# WORK INSTRUCTIONS
Your answer should be one number, namely how many lines in the listing below include the word "July".

# MATERIALS PROVIDED
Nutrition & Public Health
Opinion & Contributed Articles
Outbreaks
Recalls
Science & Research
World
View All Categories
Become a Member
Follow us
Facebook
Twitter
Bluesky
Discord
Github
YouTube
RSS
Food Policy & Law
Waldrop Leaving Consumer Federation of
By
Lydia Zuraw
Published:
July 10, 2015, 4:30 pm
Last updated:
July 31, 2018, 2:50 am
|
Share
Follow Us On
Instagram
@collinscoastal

==

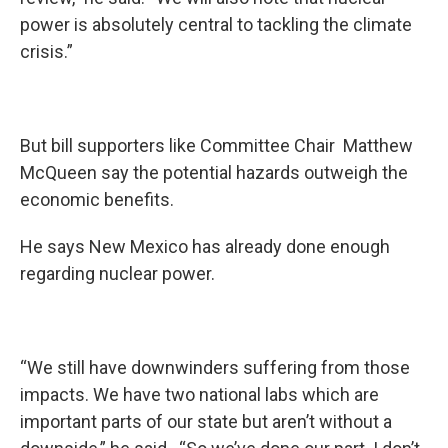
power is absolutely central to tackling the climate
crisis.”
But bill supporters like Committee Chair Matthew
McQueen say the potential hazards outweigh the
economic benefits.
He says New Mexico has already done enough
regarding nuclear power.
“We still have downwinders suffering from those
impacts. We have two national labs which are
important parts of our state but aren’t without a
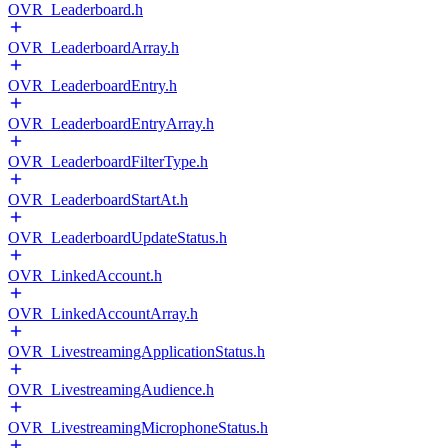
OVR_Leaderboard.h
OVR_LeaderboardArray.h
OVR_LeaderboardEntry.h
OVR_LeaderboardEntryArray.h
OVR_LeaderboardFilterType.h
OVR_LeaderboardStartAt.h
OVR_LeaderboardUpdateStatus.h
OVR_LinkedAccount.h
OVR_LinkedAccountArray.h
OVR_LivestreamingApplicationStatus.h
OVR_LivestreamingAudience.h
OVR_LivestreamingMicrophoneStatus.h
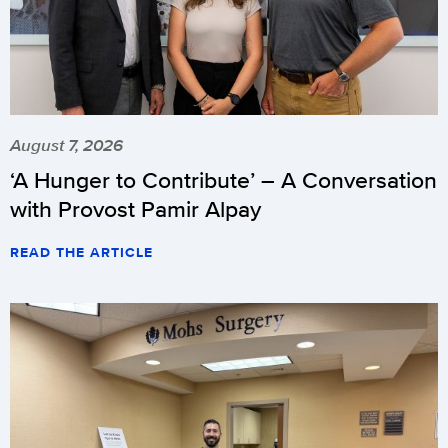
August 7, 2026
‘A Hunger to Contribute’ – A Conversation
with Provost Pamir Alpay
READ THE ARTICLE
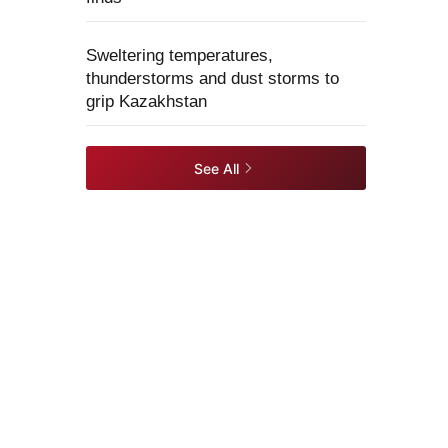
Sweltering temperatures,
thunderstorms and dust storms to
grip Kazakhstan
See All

--

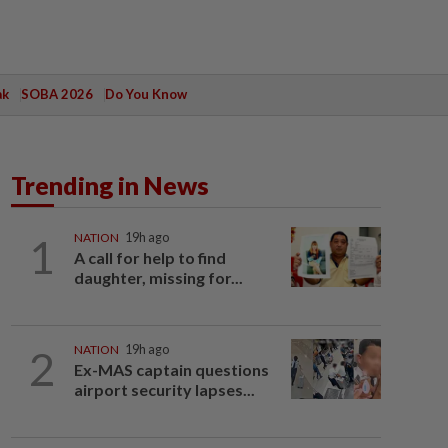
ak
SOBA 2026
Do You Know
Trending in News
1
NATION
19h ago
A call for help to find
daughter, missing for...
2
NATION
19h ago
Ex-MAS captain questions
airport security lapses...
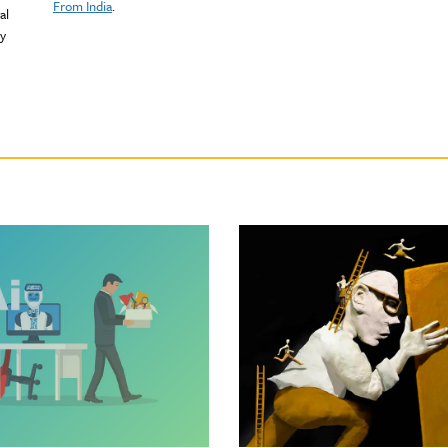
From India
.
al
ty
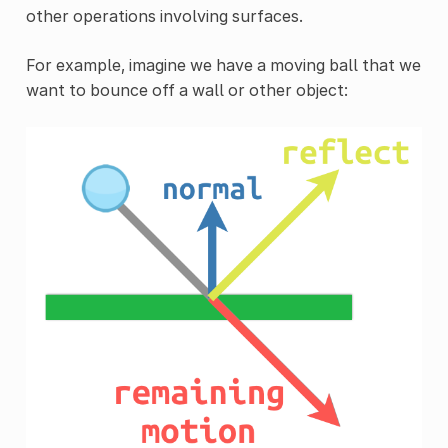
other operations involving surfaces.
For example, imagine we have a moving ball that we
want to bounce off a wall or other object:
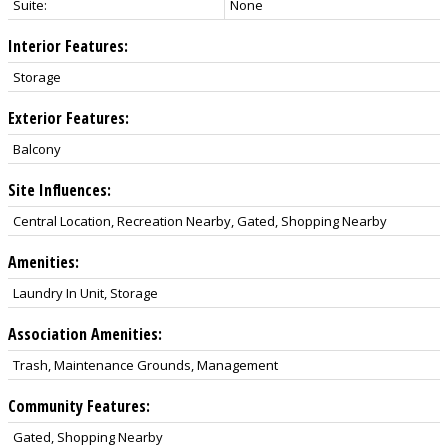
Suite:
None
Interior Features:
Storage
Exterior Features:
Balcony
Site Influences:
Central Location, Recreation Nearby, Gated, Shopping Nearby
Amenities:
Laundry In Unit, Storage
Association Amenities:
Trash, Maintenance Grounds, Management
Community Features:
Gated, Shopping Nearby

# RESPONSE AREA
2